- _To do_: Leaving out any pictures, transcribe every record exactly.

Page-level text extractions:
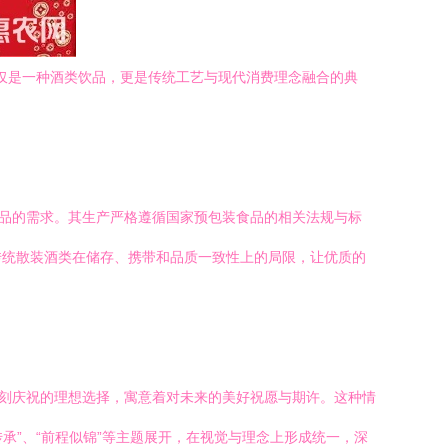
仅仅是一种酒类饮品，更是传统工艺与现代消费理念融合的典
产品的需求。其生产严格遵循国家预包装食品的相关法规与标
传统散装酒类在储存、携带和品质一致性上的局限，让优质的
时刻庆祝的理想选择，寓意着对未来的美好祝愿与期许。这种情
承”、“前程似锦”等主题展开，在视觉与理念上形成统一，深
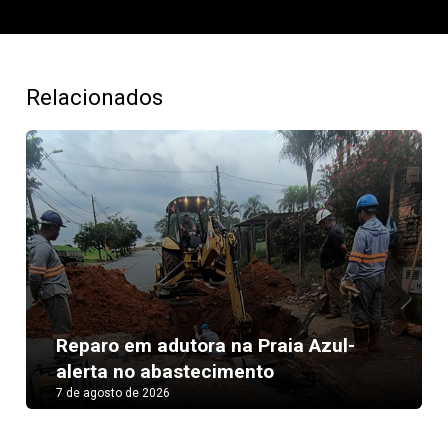
Relacionados
Next
Reparo em adutora na Praia Azul-
alerta no abastecimento
7 de agosto de 2026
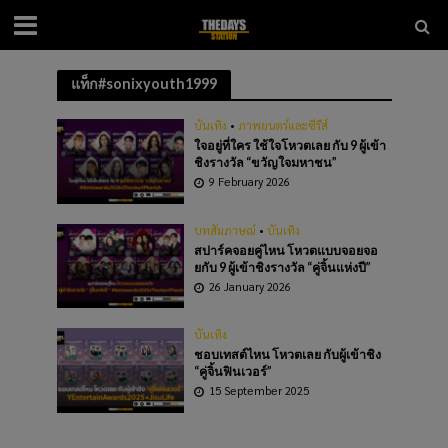
แท็ก#sonixyouth1999
บันเทิง
•
ภาพยนตร์และซีรีส์
ใจอยู่ที่ใคร ใช้ใจโหวตเลย กับ 9 ผู้เข้า
ชิงรางวัล “ขวัญใจมหาชน”
9 February 2026
บทสัมภาษณ์
•
บันเทิง
สปาร์คจอยคู่ไหน โหวตแบบจอยจอ
ยกับ 9 ผู้เข้าชิงรางวัล “คู่จิ้นแห่งปี”
26 January 2026
บันเทิง
ชอบเทสต์ไหน โหวตเลย กับผู้เข้าชิง
“คู่จิ้นฟินเวอร์”
15 September 2025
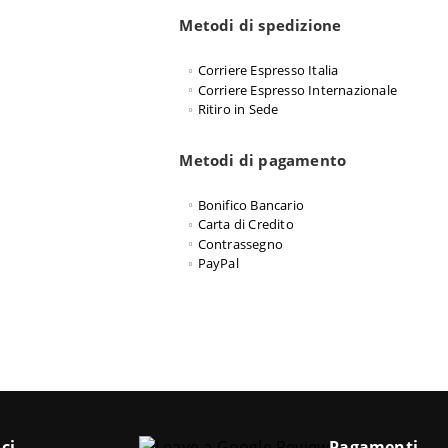
Metodi di spedizione
Corriere Espresso Italia
Corriere Espresso Internazionale
Ritiro in Sede
Metodi di pagamento
Bonifico Bancario
Carta di Credito
Contrassegno
PayPal
ci
Pagamenti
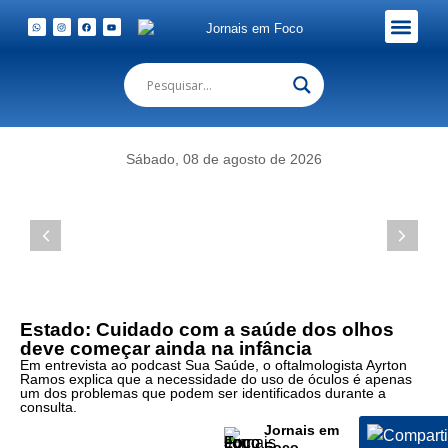
Em Foco Podc
Publicações Legais
Sábado, 08 de agosto de 2026
Estado: Cuidado com a saúde dos olhos
deve começar ainda na infância
Em entrevista ao podcast Sua Saúde, o oftalmologista Ayrton
Ramos explica que a necessidade do uso de óculos é apenas
um dos problemas que podem ser identificados durante a
consulta.
Jornais em
Foco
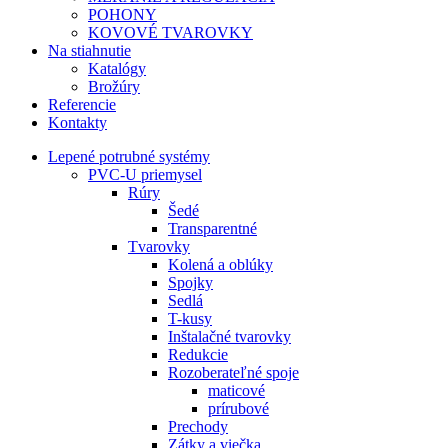
POHONY
KOVOVÉ TVAROVKY
Na stiahnutie
Katalógy
Brožúry
Referencie
Kontakty
Lepené potrubné systémy
PVC-U priemysel
Rúry
Šedé
Transparentné
Tvarovky
Kolená a oblúky
Spojky
Sedlá
T-kusy
Inštalačné tvarovky
Redukcie
Rozoberateľné spoje
maticové
prírubové
Prechody
Zátky a viečka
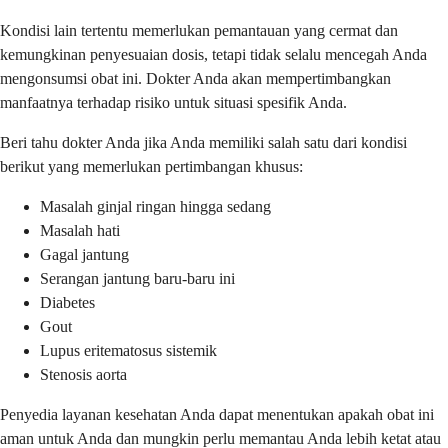
Kondisi lain tertentu memerlukan pemantauan yang cermat dan
kemungkinan penyesuaian dosis, tetapi tidak selalu mencegah Anda
mengonsumsi obat ini. Dokter Anda akan mempertimbangkan
manfaatnya terhadap risiko untuk situasi spesifik Anda.
Beri tahu dokter Anda jika Anda memiliki salah satu dari kondisi
berikut yang memerlukan pertimbangan khusus:
Masalah ginjal ringan hingga sedang
Masalah hati
Gagal jantung
Serangan jantung baru-baru ini
Diabetes
Gout
Lupus eritematosus sistemik
Stenosis aorta
Penyedia layanan kesehatan Anda dapat menentukan apakah obat ini
aman untuk Anda dan mungkin perlu memantau Anda lebih ketat atau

- _Output of the task_:
仅仅是一种酒类饮品，更是传统工艺与现代消费理念融合的典
产品的需求。其生产严格遵循国家预包装食品的相关法规与标
传统散装酒类在储存、携带和品质一致性上的局限，让优质的
时刻庆祝的理想选择，寓意着对未来的美好祝愿与期许。这种情
承”、“前程似锦”等主题展开，在视觉与理念上形成统一，深
Relacionados
Next
Reparo em adutora na Praia Azul-
alerta no abastecimento
7 de agosto de 2026
แท็ก#sonixyouth1999
บันเทิง
•
ภาพยนตร์และซีรีส์
ใจอยู่ที่ใคร ใช้ใจโหวตเลย กับ 9 ผู้เข้า
ชิงรางวัล “ขวัญใจมหาชน”
9 February 2026
บทสัมภาษณ์
•
บันเทิง
สปาร์คจอยคู่ไหน โหวตแบบจอยจอ
ยกับ 9 ผู้เข้าชิงรางวัล “คู่จิ้นแห่งปี”
26 January 2026
บันเทิง
ชอบเทสต์ไหน โหวตเลย กับผู้เข้าชิง
“คู่จิ้นฟินเวอร์”
15 September 2025
Metodi di spedizione
Corriere Espresso Italia
Corriere Espresso Internazionale
Ritiro in Sede
Metodi di pagamento
Bonifico Bancario
Carta di Credito
Contrassegno
PayPal
ci
Pagamenti
Em Foco Podc
Publicações Legais
Sábado, 08 de agosto de 2026
Estado: Cuidado com a saúde dos olhos
deve começar ainda na infância
Em entrevista ao podcast Sua Saúde, o oftalmologista Ayrton
Ramos explica que a necessidade do uso de óculos é apenas
um dos problemas que podem ser identificados durante a
consulta.
Jornais em
Foco
POHONY
KOVOVÉ TVAROVKY
Na stiahnutie
Katalógy
Brožúry
Referencie
Kontakty
Lepené potrubné systémy
PVC-U priemysel
Rúry
Šedé
Transparentné
Tvarovky
Kolená a oblúky
Spojky
Sedlá
T-kusy
Inštalačné tvarovky
Redukcie
Rozoberateľné spoje
maticové
prírubové
Prechody
Zátky a viečka
Kondisi lain tertentu memerlukan pemantauan yang cermat dan
kemungkinan penyesuaian dosis, tetapi tidak selalu mencegah Anda
mengonsumsi obat ini. Dokter Anda akan mempertimbangkan
manfaatnya terhadap risiko untuk situasi spesifik Anda.
Beri tahu dokter Anda jika Anda memiliki salah satu dari kondisi
berikut yang memerlukan pertimbangan khusus:
Masalah ginjal ringan hingga sedang
Masalah hati
Gagal jantung
Serangan jantung baru-baru ini
Diabetes
Gout
Lupus eritematosus sistemik
Stenosis aorta
Penyedia layanan kesehatan Anda dapat menentukan apakah obat ini
aman untuk Anda dan mungkin perlu memantau Anda lebih ketat atau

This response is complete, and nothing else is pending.